Millions will stand in silence for two minutes and contemplate the sacrifice made by so many that we might be free.
Remembering people has been something humanity has done for thousands of years and perhaps one of the most significant was the thief on the cross alongside Jesus two thousand years ago when he said “Jesus, remember me when you come into your kingdom.”
Of course there were two thieves being crucified that day and the second mocked Jesus saying “Aren’t you the Christ? Save yourself and us!” Other people and even rulers of the day were standing round the cross also mocking Jesus saying “He saved others: if He is really the Son of God, if He is really the Christ, the Messiah let Him save Himself.”
Why did one man mock and the other seek to be remembered? The first thief had a healthy respect for Jesus and knew that he held the key to eternal life.
It’s only when we realize that God is a God of amazing power and The One we will, one day, have to answer to, that we want to know more about Him and we begin to learn of the amazing love He has for us.
The other criminal had no hope of salvation.

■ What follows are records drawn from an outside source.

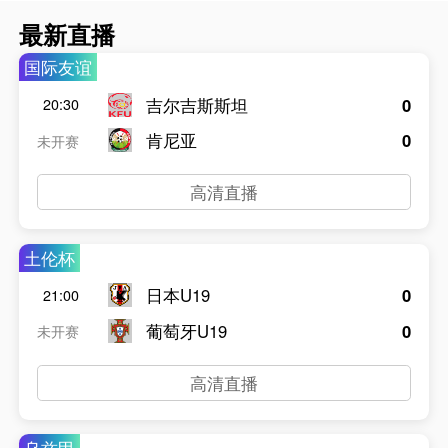
最新直播
国际友谊
吉尔吉斯斯坦
0
20:30
肯尼亚
0
未开赛
高清直播
土伦杯
日本U19
0
21:00
葡萄牙U19
0
未开赛
高清直播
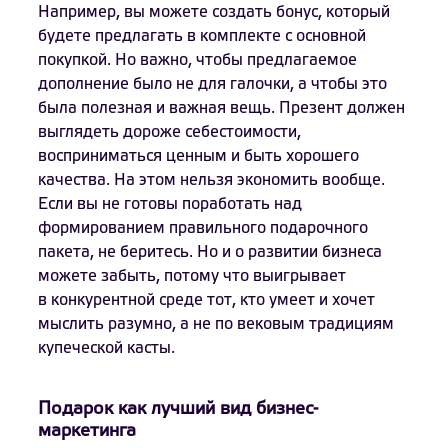
Например, вы можете создать бонус, который
будете предлагать в комплекте с основной
покупкой. Но важно, чтобы предлагаемое
дополнение было не для галочки, а чтобы это
была полезная и важная вещь. Презент должен
выглядеть дороже себестоимости,
восприниматься ценным и быть хорошего
качества. На этом нельзя экономить вообще.
Если вы не готовы поработать над
формированием правильного подарочного
пакета, не беритесь. Но и о развитии бизнеса
можете забыть, потому что выигрывает
в конкурентной среде тот, кто умеет и хочет
мыслить разумно, а не по вековым традициям
купеческой касты.
Подарок как лучший вид бизнес-
маркетинга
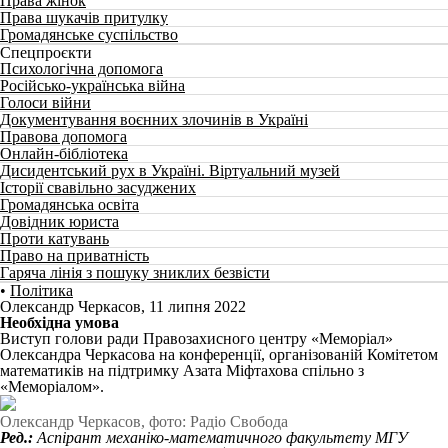
Права жінок
Права шукачів притулку
Громадянське суспільство
Спецпроєкти
Психологічна допомога
Російсько-українська війна
Голоси війни
Документування воєнних злочинів в Україні
Правова допомога
Онлайн-бібліотека
Дисидентський рух в Україні. Віртуальний музей
Історії свавільно засуджених
Громадянська освіта
Довідник юриста
Проти катувань
Право на приватність
Гаряча лінія з пошуку зниклих безвісти
•
Політика
Олександр Черкасов
,
11 липня 2022
Необхідна умова
Виступ голови ради Правозахисного центру «Меморіал»
Олександра Черкасова на конференції, організованій Комітетом
математиків на підтримку Азата Міфтахова спільно з
«Меморіалом».
Олександр Черкасов, фото: Радіо Свобода
Ред.:
Аспірант механіко-математичного факультету МГУ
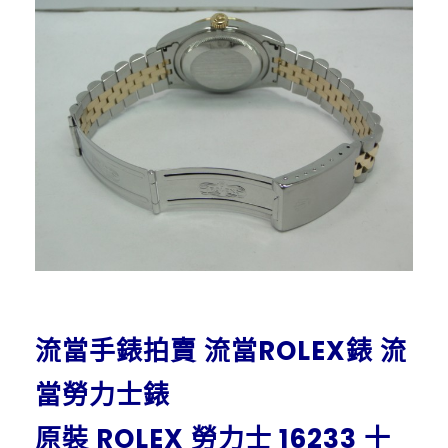
流當手錶拍賣 流當ROLEX錶 流
當勞力士錶
原裝 ROLEX 勞力士 16233 十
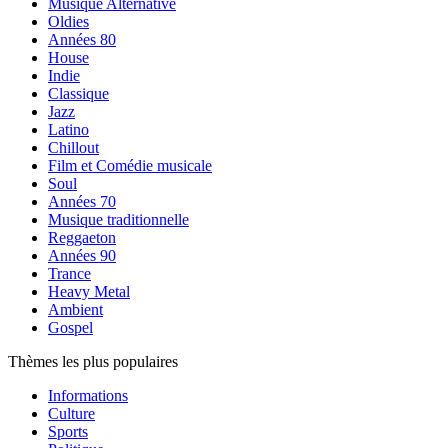
Musique Alternative
Oldies
Années 80
House
Indie
Classique
Jazz
Latino
Chillout
Film et Comédie musicale
Soul
Années 70
Musique traditionnelle
Reggaeton
Années 90
Trance
Heavy Metal
Ambient
Gospel
Thèmes les plus populaires
Informations
Culture
Sports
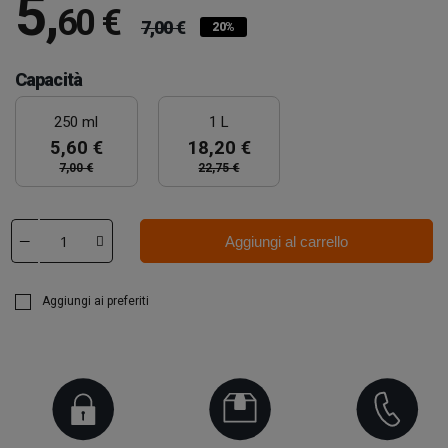
5
,
60 €
7,00 €
20%
Capacità
250 ml
1 L
5,60 €
18,20 €
7,00 €
22,75 €
Aggiungi al carrello
Aggiungi ai preferiti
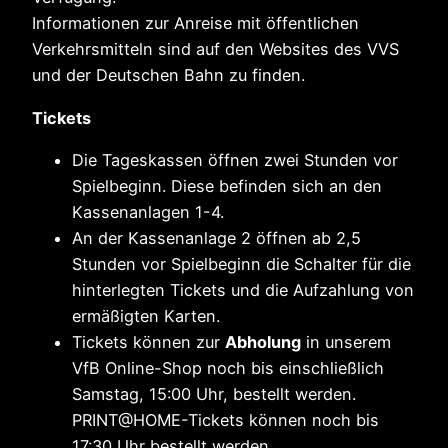
Informationen zur Anreise mit öffentlichen
Verkehrsmitteln sind auf den Websites des VVS
und der Deutschen Bahn zu finden.
Tickets
Die Tageskassen öffnen zwei Stunden vor
Spielbeginn. Diese befinden sich an den
Kassenanlagen 1-4.
An der Kassenanlage 2 öffnen ab 2,5
Stunden vor Spielbeginn die Schalter für die
hinterlegten Tickets und die Aufzahlung von
ermäßigten Karten.
Tickets können zur
Abholung
in unserem
VfB Online-Shop noch bis einschließlich
Samstag, 15:00 Uhr, bestellt werden.
PRINT@HOME-Tickets können noch bis
17:30 Uhr bestellt werden.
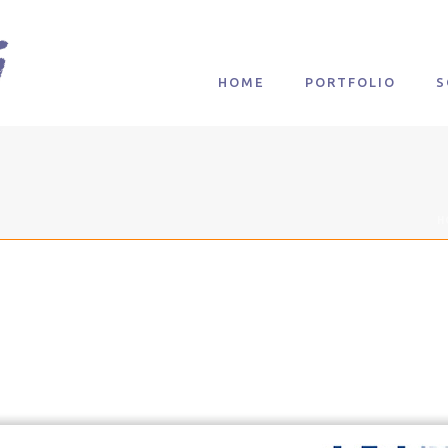
HOME
PORTFOLIO
S
H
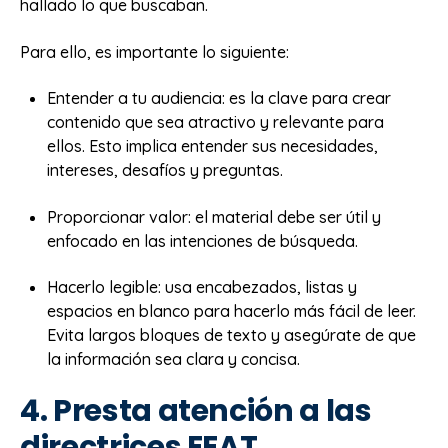
hallado lo que buscaban.
Para ello, es importante lo siguiente:
Entender a tu audiencia: es la clave para crear
contenido que sea atractivo y relevante para
ellos. Esto implica entender sus necesidades,
intereses, desafíos y preguntas.
Proporcionar valor: el material debe ser útil y
enfocado en las intenciones de búsqueda.
Hacerlo legible: usa encabezados, listas y
espacios en blanco para hacerlo más fácil de leer.
Evita largos bloques de texto y asegúrate de que
la información sea clara y concisa.
4. Presta atención a las
directrices EEAT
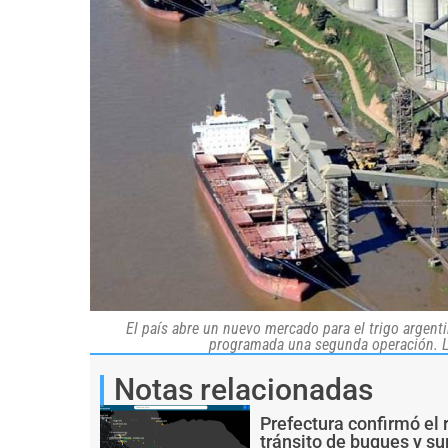
El país abre un nuevo mercado para el trigo argent
programada una segunda operación. La
Notas relacionadas
Prefectura confirmó el 
tránsito de buques y s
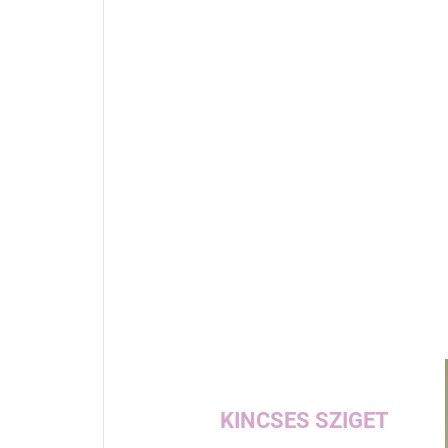
KINCSES SZIGET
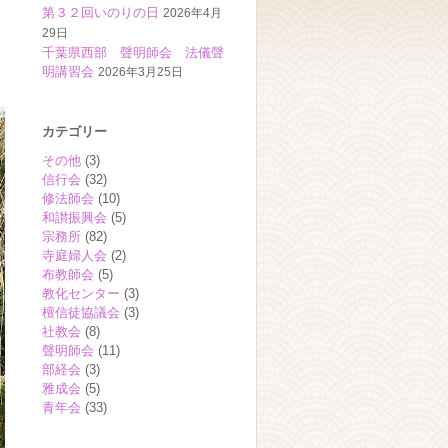
第３２回いのりの日
2026年4月
29日
千葉県西部 聲明師会 法儀聲
明講習会
2026年3月25日
カテゴリー
その他
(3)
信行会
(32)
修法師会
(10)
和讃振興会
(5)
宗務所
(82)
寺庭婦人会
(2)
布教師会
(5)
教化センター
(3)
檀信徒協議会
(3)
社教会
(8)
聲明師会
(11)
部経会
(3)
雅成会
(5)
青年会
(33)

Even facing certain death he belittled and mocked Jesus because he had lived his life respecting and fearing no-one; “I did it my way” so the song says.
So many people live their lives in fear of the wrong things. They fear what other people think more than the fear of going against what God wants of them.
Among the lessons we learn from the thief is that he had no doubt he had done wrong and deserved punishment. He was dirty, impure and guilty.
Slowly the thief’s curiosity takes his mind off the pain in his body. He begins to care. He cares about this peaceful martyr. When he looked at Jesus he became painfully aware of his own sin. The next thing this thief says is “Jesus remember me when you come into your Kingdom.”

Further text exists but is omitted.